And when we look back in five years, that same laser focus, that same zeal, that same "niche thinking" will have been the competitive advantage that enabled some of those upstarts to utterly disrupt their field. And you.

I recently read an overview of a case study on Blockbuster versus Netflix. I'm as guilty as any meritocratic nerd of thinking that Blockbuster was "dumb" and Netflix was "smart," but the funny thing about it is that Blockbuster did everything right—they weren't blindsided by Netflix, they weren't victims of corporate arrogance, and they sure as hell weren't "dumb"—they thoroughly analyzed the opportunity early on. What they found was that the existing and projected mail order DVD market was far smaller and had thinner margins than their existing—and very successful—model. Netflix, on the other hand, didn't have any business to compare their model to. To Netflix, small margins and a small market were better than no margins and no market at all.

Blockbuster would've done well to analyze the opportunity not in terms of their existing business, but whether that existing business would be there at all in five years. That's easy for us to say now, with the benefit of hindsight. But if you're at the helm of a growing business with billions in revenue and extraordinary margins, would you have interpreted the analysis differently? I don't know if I would have. Or could have.

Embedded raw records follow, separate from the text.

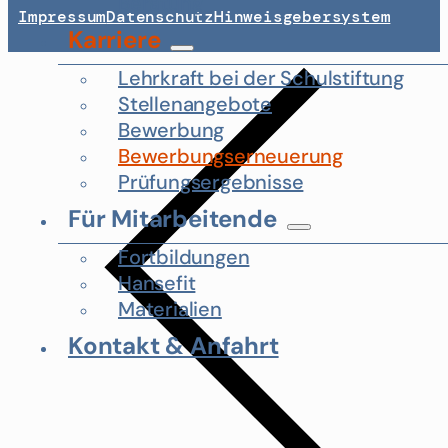
Beratung
Impressum
Datenschutz
Hinweisgebersystem
Karriere
Lehrkraft bei der Schulstiftung
Stellenangebote
Bewerbung
Bewerbungserneuerung
Prüfungsergebnisse
Für Mitarbeitende
Fortbildungen
Hansefit
Materialien
Kontakt & Anfahrt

My personal take is that just about everyone in the web application business is smack dab in the middle of a similar textbook example of the Innovator's Dilemma. Established web application companies aren't wrong to focus on what's made them successful—I mean, it's called a dilemma for a reason: It's extremely difficult to tend your garden (the smart thing) whilst at the same time turning it over (also the smart thing).

But regardless of how difficult the dilemma may be, you're going to want to do your level best to solve it: Your industry's Netflix is out there—that much is certain.